* _DATASET CONTENT_:
--- START ---
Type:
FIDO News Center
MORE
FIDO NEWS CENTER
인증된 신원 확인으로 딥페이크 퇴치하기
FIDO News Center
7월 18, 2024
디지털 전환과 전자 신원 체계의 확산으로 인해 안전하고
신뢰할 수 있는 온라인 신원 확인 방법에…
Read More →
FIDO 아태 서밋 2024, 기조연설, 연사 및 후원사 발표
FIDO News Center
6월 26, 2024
--- END ---
--- START ---
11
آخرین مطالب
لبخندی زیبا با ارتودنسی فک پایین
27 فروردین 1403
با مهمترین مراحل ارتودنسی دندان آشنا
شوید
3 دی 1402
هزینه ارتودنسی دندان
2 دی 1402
--- END ---
--- START ---
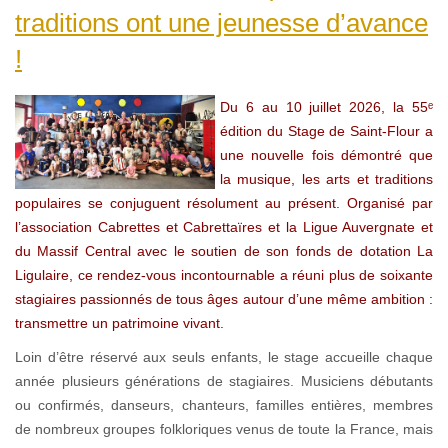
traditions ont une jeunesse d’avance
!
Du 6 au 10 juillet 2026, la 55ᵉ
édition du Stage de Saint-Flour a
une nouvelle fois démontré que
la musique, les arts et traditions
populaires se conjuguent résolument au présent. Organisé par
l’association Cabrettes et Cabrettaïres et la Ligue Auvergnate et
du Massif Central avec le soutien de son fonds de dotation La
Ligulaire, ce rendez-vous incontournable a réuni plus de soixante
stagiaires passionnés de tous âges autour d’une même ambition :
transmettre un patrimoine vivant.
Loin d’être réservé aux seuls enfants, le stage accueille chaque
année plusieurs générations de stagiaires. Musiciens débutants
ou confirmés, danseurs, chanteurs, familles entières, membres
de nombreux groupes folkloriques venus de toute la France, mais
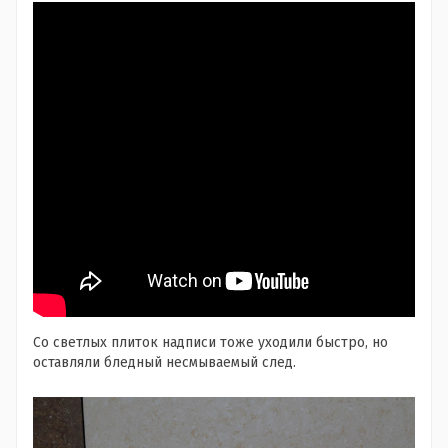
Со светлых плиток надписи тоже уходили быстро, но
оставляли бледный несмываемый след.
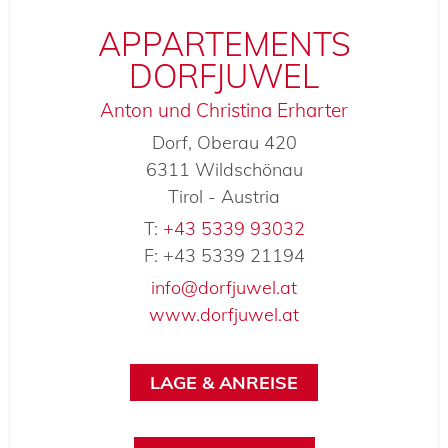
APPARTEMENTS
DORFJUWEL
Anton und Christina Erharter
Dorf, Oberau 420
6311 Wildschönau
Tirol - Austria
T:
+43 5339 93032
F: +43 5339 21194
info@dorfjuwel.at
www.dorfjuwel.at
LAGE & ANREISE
--- END ---
* _TASK DESCRIPTION_:
From the listing above, pick out every line containing "traditions".

* _ANSWER SECTION_:
traditions ont une jeunesse d’avance
la musique, les arts et traditions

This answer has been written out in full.